*Exercise*.
Set each line of the data down exactly, please.

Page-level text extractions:

[Start of Attachment]

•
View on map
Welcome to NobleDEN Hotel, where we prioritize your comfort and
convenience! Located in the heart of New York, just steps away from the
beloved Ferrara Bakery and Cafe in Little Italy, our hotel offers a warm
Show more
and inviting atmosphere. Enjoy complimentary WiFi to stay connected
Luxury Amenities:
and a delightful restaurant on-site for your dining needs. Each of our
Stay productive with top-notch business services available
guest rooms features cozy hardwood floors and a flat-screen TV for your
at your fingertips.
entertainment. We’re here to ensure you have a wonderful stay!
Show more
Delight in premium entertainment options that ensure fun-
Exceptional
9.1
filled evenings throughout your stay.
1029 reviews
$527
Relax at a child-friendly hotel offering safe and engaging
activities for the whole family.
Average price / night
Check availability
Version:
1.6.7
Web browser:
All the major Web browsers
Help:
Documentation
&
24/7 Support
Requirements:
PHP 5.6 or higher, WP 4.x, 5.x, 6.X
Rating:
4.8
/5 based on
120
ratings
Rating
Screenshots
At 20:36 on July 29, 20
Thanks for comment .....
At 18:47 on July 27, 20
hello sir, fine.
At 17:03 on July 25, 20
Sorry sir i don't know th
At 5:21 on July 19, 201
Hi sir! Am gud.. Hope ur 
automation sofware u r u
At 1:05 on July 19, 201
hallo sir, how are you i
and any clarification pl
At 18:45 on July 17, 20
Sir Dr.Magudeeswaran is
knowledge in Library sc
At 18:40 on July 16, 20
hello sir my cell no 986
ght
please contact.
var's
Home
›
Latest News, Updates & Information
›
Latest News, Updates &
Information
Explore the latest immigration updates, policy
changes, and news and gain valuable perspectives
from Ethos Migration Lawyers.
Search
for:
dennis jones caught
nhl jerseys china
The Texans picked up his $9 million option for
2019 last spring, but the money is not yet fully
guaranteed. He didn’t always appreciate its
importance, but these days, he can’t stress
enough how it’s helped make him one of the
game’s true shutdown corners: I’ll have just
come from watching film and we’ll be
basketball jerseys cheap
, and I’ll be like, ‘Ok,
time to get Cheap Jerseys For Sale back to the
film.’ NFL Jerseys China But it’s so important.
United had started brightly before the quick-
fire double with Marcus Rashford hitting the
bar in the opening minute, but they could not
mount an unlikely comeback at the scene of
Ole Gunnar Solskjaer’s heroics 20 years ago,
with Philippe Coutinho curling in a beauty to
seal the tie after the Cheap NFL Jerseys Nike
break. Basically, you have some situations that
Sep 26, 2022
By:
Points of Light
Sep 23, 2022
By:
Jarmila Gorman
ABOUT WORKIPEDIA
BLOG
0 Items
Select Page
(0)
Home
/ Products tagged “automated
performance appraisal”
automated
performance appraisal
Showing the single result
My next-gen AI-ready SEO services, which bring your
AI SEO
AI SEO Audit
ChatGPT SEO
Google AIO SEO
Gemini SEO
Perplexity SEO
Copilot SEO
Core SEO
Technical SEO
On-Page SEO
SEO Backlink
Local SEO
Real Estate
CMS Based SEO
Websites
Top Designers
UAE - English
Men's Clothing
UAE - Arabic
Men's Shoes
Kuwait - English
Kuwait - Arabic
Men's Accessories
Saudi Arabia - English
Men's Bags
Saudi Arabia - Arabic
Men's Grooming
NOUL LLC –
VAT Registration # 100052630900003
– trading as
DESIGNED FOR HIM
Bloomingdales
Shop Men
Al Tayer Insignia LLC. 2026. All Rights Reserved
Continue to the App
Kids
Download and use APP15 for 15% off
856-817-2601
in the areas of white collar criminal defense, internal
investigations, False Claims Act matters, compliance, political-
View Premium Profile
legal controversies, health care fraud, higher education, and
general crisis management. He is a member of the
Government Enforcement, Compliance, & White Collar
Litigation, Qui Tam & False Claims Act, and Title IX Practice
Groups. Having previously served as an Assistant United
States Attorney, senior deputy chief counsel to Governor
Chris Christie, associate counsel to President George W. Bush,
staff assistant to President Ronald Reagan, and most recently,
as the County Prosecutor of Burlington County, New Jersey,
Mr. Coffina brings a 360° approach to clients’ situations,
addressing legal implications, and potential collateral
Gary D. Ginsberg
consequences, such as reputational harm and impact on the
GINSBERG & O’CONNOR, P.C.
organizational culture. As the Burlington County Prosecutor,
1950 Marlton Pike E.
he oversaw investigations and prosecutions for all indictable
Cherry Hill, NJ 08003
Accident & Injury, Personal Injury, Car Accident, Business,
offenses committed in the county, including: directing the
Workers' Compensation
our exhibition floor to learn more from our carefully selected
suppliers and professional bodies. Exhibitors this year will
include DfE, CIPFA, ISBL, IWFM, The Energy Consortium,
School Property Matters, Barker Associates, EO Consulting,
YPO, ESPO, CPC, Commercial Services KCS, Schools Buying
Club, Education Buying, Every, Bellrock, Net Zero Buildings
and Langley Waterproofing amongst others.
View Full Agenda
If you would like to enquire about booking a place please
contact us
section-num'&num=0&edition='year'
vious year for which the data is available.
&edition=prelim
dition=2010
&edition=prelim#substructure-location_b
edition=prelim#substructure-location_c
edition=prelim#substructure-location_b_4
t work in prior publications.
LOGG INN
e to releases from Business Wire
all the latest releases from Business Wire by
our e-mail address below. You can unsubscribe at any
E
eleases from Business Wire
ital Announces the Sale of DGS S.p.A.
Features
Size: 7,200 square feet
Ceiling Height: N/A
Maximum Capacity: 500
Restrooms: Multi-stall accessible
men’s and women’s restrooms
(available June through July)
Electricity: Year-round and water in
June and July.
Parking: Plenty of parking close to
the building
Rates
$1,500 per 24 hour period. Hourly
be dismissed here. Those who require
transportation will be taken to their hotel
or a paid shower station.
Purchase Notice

[End of Attachment]

*Solved exercise*.
•
View on map
Welcome to NobleDEN Hotel, where we prioritize your comfort and
convenience! Located in the heart of New York, just steps away from the
beloved Ferrara Bakery and Cafe in Little Italy, our hotel offers a warm
Show more
and inviting atmosphere. Enjoy complimentary WiFi to stay connected
Luxury Amenities:
and a delightful restaurant on-site for your dining needs. Each of our
Stay productive with top-notch business services available
guest rooms features cozy hardwood floors and a flat-screen TV for your
at your fingertips.
entertainment. We’re here to ensure you have a wonderful stay!
Show more
Delight in premium entertainment options that ensure fun-
Exceptional
9.1
filled evenings throughout your stay.
1029 reviews
$527
Relax at a child-friendly hotel offering safe and engaging
activities for the whole family.
Average price / night
Check availability
Version:
1.6.7
Web browser:
All the major Web browsers
Help:
Documentation
&
24/7 Support
Requirements:
PHP 5.6 or higher, WP 4.x, 5.x, 6.X
Rating:
4.8
/5 based on
120
ratings
Rating
Screenshots
At 20:36 on July 29, 20
Thanks for comment .....
At 18:47 on July 27, 20
hello sir, fine.
At 17:03 on July 25, 20
Sorry sir i don't know th
At 5:21 on July 19, 201
Hi sir! Am gud.. Hope ur 
automation sofware u r u
At 1:05 on July 19, 201
hallo sir, how are you i
and any clarification pl
At 18:45 on July 17, 20
Sir Dr.Magudeeswaran is
knowledge in Library sc
At 18:40 on July 16, 20
hello sir my cell no 986
ght
please contact.
var's
Home
›
Latest News, Updates & Information
›
Latest News, Updates &
Information
Explore the latest immigration updates, policy
changes, and news and gain valuable perspectives
from Ethos Migration Lawyers.
Search
for:
dennis jones caught
nhl jerseys china
The Texans picked up his $9 million option for
2019 last spring, but the money is not yet fully
guaranteed. He didn’t always appreciate its
importance, but these days, he can’t stress
enough how it’s helped make him one of the
game’s true shutdown corners: I’ll have just
come from watching film and we’ll be
basketball jerseys cheap
, and I’ll be like, ‘Ok,
time to get Cheap Jerseys For Sale back to the
film.’ NFL Jerseys China But it’s so important.
United had started brightly before the quick-
fire double with Marcus Rashford hitting the
bar in the opening minute, but they could not
mount an unlikely comeback at the scene of
Ole Gunnar Solskjaer’s heroics 20 years ago,
with Philippe Coutinho curling in a beauty to
seal the tie after the Cheap NFL Jerseys Nike
break. Basically, you have some situations that
Sep 26, 2022
By:
Points of Light
Sep 23, 2022
By:
Jarmila Gorman
ABOUT WORKIPEDIA
BLOG
0 Items
Select Page
(0)
Home
/ Products tagged “automated
performance appraisal”
automated
performance appraisal
Showing the single result
My next-gen AI-ready SEO services, which bring your
AI SEO
AI SEO Audit
ChatGPT SEO
Google AIO SEO
Gemini SEO
Perplexity SEO
Copilot SEO
Core SEO
Technical SEO
On-Page SEO
SEO Backlink
Local SEO
Real Estate
CMS Based SEO
Websites
Top Designers
UAE - English
Men's Clothing
UAE - Arabic
Men's Shoes
Kuwait - English
Kuwait - Arabic
Men's Accessories
Saudi Arabia - English
Men's Bags
Saudi Arabia - Arabic
Men's Grooming
NOUL LLC –
VAT Registration # 100052630900003
– trading as
DESIGNED FOR HIM
Bloomingdales
Shop Men
Al Tayer Insignia LLC. 2026. All Rights Reserved
Continue to the App
Kids
Download and use APP15 for 15% off
856-817-2601
in the areas of white collar criminal defense, internal
investigations, False Claims Act matters, compliance, political-
View Premium Profile
legal controversies, health care fraud, higher education, and
general crisis management. He is a member of the
Government Enforcement, Compliance, & White Collar
Litigation, Qui Tam & False Claims Act, and Title IX Practice
Groups. Having previously served as an Assistant United
States Attorney, senior deputy chief counsel to Governor
Chris Christie, associate counsel to President George W. Bush,
staff assistant to President Ronald Reagan, and most recently,
as the County Prosecutor of Burlington County, New Jersey,
Mr. Coffina brings a 360° approach to clients’ situations,
addressing legal implications, and potential collateral
Gary D. Ginsberg
consequences, such as reputational harm and impact on the
GINSBERG & O’CONNOR, P.C.
organizational culture. As the Burlington County Prosecutor,
1950 Marlton Pike E.
he oversaw investigations and prosecutions for all indictable
Cherry Hill, NJ 08003
Accident & Injury, Personal Injury, Car Accident, Business,
offenses committed in the county, including: directing the
Workers' Compensation
our exhibition floor to learn more from our carefully selected
suppliers and professional bodies. Exhibitors this year will
include DfE, CIPFA, ISBL, IWFM, The Energy Consortium,
School Property Matters, Barker Associates, EO Consulting,
YPO, ESPO, CPC, Commercial Services KCS, Schools Buying
Club, Education Buying, Every, Bellrock, Net Zero Buildings
and Langley Waterproofing amongst others.
View Full Agenda
If you would like to enquire about booking a place please
contact us
section-num'&num=0&edition='year'
vious year for which the data is available.
&edition=prelim
dition=2010
&edition=prelim#substructure-location_b
edition=prelim#substructure-location_c
edition=prelim#substructure-location_b_4
t work in prior publications.
LOGG INN
e to releases from Business Wire
all the latest releases from Business Wire by
our e-mail address below. You can unsubscribe at any
E
eleases from Business Wire
ital Announces the Sale of DGS S.p.A.
Features
Size: 7,200 square feet
Ceiling Height: N/A
Maximum Capacity: 500
Restrooms: Multi-stall accessible
men’s and women’s restrooms
(available June through July)
Electricity: Year-round and water in
June and July.
Parking: Plenty of parking close to
the building
Rates
$1,500 per 24 hour period. Hourly
be dismissed here. Those who require
transportation will be taken to their hotel
or a paid shower station.
Purchase Notice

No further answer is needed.